[ASSIGNMENT] Where does "Sozialgericht" occur in the listing? Copy every line that holds it.

DATASET CONTENT Block Start

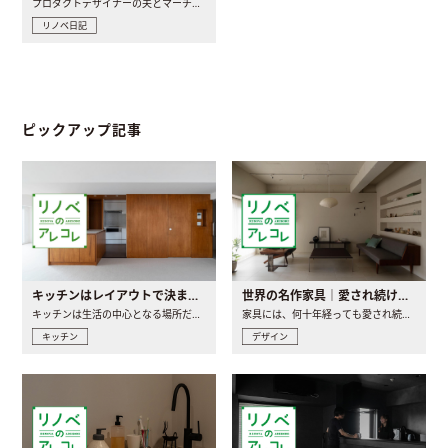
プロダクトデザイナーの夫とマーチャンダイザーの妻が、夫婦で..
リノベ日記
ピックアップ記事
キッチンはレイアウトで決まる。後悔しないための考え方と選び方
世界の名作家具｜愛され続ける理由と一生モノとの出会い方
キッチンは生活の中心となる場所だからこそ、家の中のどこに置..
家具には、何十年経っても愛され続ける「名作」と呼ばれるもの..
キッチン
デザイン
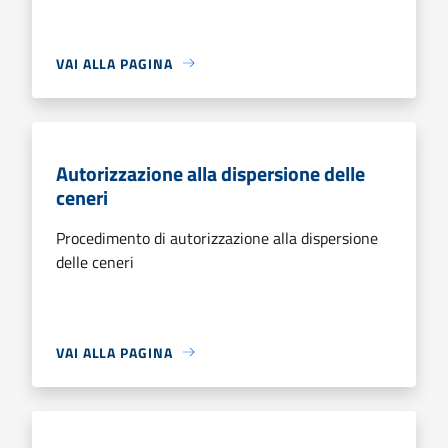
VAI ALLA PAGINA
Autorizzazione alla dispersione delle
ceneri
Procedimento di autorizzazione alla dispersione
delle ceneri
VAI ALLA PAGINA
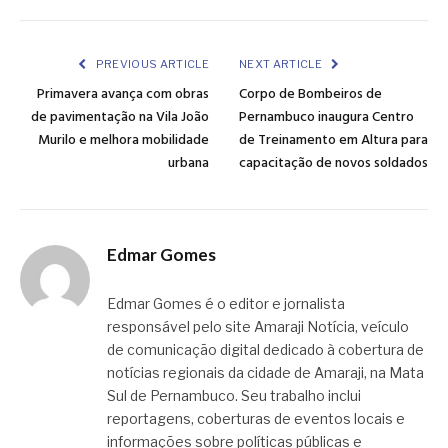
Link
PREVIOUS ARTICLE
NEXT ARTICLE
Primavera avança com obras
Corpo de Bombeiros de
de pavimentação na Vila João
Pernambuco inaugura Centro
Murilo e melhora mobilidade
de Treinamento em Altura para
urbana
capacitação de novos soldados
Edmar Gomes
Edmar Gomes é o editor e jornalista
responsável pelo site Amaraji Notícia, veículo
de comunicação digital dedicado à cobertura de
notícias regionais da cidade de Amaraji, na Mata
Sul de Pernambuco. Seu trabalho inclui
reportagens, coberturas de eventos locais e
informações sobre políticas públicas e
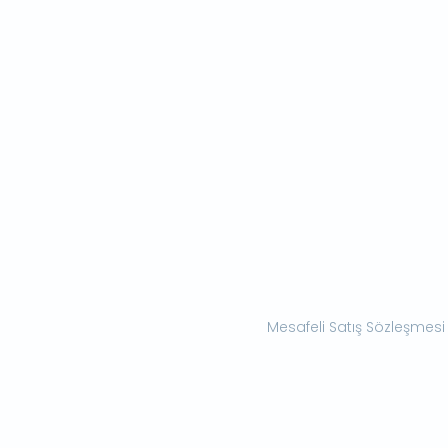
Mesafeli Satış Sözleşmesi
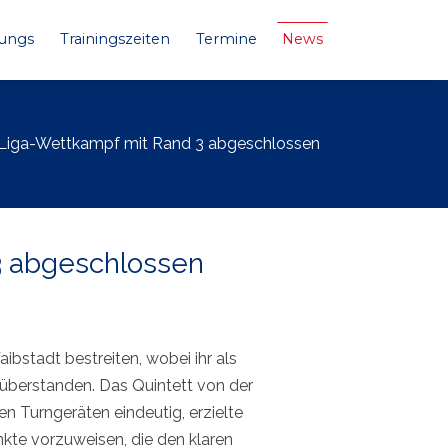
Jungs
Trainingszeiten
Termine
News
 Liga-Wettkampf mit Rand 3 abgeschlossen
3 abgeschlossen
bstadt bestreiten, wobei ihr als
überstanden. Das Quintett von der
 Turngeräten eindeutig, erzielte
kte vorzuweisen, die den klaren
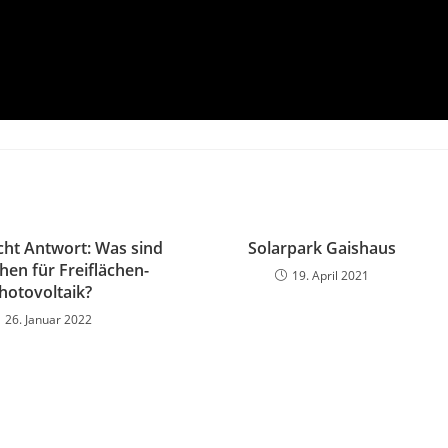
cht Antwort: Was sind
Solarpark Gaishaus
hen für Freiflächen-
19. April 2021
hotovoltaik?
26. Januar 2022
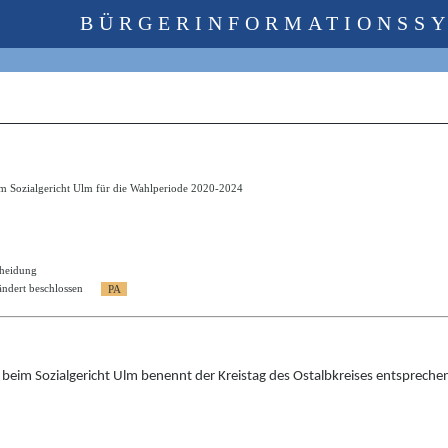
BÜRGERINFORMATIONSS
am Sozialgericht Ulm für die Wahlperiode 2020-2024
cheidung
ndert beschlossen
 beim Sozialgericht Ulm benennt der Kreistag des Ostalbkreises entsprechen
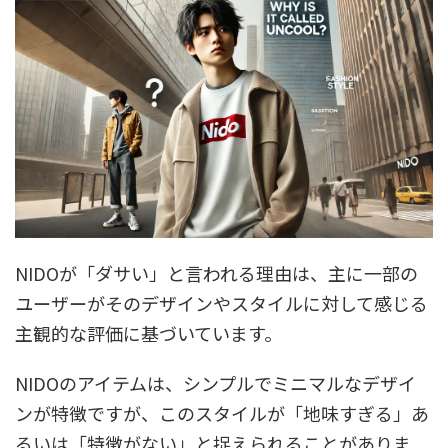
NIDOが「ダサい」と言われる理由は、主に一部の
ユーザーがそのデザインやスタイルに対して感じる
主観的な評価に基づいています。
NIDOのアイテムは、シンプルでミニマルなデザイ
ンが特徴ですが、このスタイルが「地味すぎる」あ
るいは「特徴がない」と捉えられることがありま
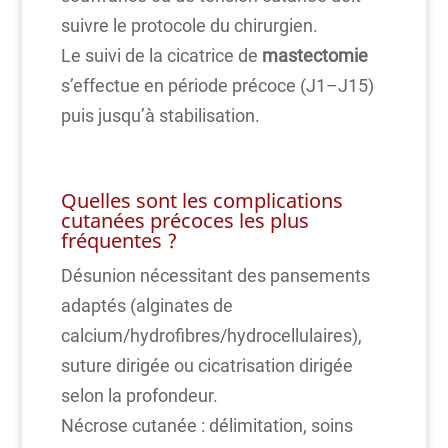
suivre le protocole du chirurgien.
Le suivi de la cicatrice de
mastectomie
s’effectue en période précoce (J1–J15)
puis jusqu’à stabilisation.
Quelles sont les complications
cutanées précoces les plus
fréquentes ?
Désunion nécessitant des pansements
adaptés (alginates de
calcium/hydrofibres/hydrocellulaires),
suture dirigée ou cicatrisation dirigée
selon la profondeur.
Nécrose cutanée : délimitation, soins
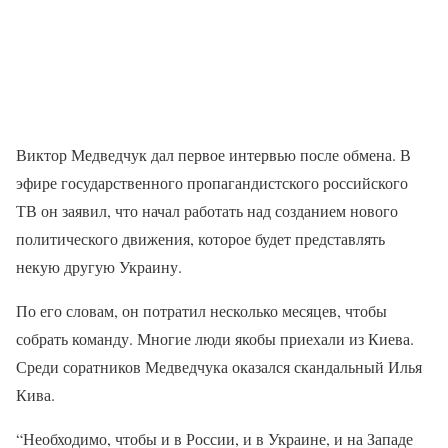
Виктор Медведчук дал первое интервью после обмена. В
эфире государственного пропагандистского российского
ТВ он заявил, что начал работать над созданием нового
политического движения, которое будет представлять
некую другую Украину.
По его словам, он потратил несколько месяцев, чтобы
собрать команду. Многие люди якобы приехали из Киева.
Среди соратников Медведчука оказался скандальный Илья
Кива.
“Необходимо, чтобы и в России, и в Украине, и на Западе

DATASET CONTENT Block End
DATASET CONTENT Block Start

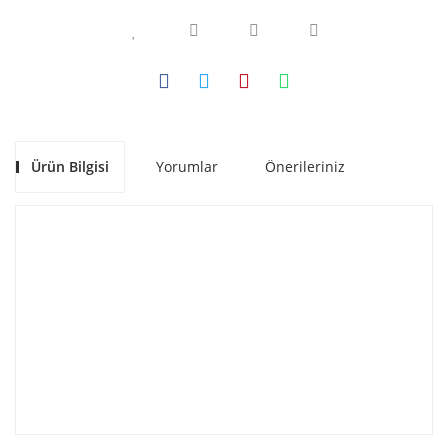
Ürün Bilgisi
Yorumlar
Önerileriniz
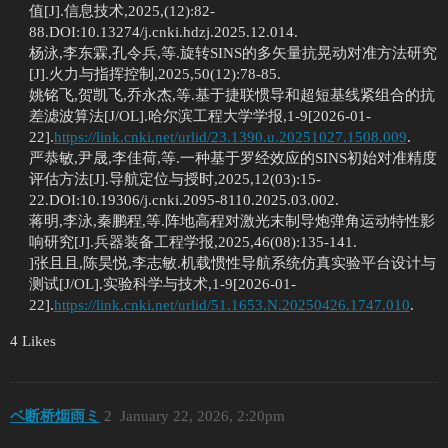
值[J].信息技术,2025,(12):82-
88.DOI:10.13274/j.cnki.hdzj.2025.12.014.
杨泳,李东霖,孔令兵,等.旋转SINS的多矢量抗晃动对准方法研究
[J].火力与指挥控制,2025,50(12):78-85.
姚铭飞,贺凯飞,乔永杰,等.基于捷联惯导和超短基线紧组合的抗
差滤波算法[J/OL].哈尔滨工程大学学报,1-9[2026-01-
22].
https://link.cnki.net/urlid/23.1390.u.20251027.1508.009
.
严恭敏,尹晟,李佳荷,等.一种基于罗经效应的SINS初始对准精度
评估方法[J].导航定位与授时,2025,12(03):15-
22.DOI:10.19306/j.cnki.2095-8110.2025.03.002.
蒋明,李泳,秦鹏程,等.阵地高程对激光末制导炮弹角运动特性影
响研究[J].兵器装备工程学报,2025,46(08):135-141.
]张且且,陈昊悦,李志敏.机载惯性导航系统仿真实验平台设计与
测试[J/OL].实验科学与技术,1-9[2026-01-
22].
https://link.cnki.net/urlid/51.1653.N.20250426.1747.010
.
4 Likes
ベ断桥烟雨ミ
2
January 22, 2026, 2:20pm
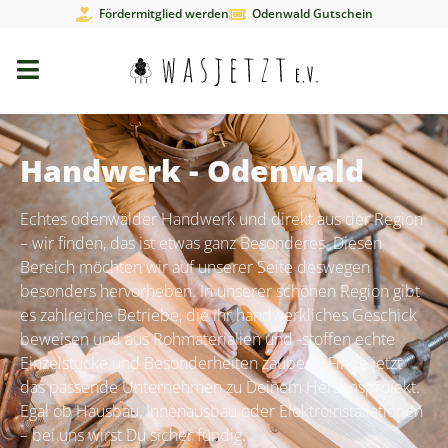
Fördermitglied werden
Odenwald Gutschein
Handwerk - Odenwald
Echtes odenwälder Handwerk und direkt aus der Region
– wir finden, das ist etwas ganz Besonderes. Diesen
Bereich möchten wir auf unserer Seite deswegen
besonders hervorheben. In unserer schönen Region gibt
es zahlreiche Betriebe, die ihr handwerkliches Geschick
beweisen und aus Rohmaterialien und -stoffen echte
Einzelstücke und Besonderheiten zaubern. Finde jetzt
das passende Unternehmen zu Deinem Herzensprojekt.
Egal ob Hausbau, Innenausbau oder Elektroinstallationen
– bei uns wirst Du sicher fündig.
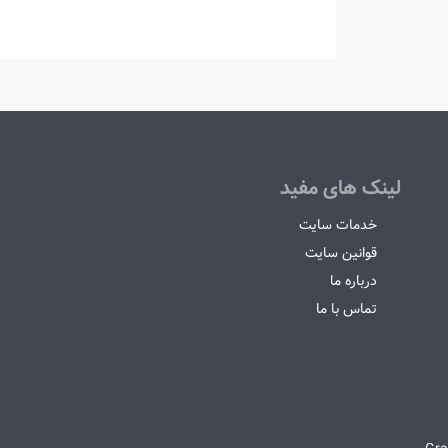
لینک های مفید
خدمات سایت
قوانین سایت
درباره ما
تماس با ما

DATASET CONTENT Block End

[TASK RESPONSE]
am Sozialgericht Ulm für die Wahlperiode 2020-2024
 beim Sozialgericht Ulm benennt der Kreistag des Ostalbkreises entsprechen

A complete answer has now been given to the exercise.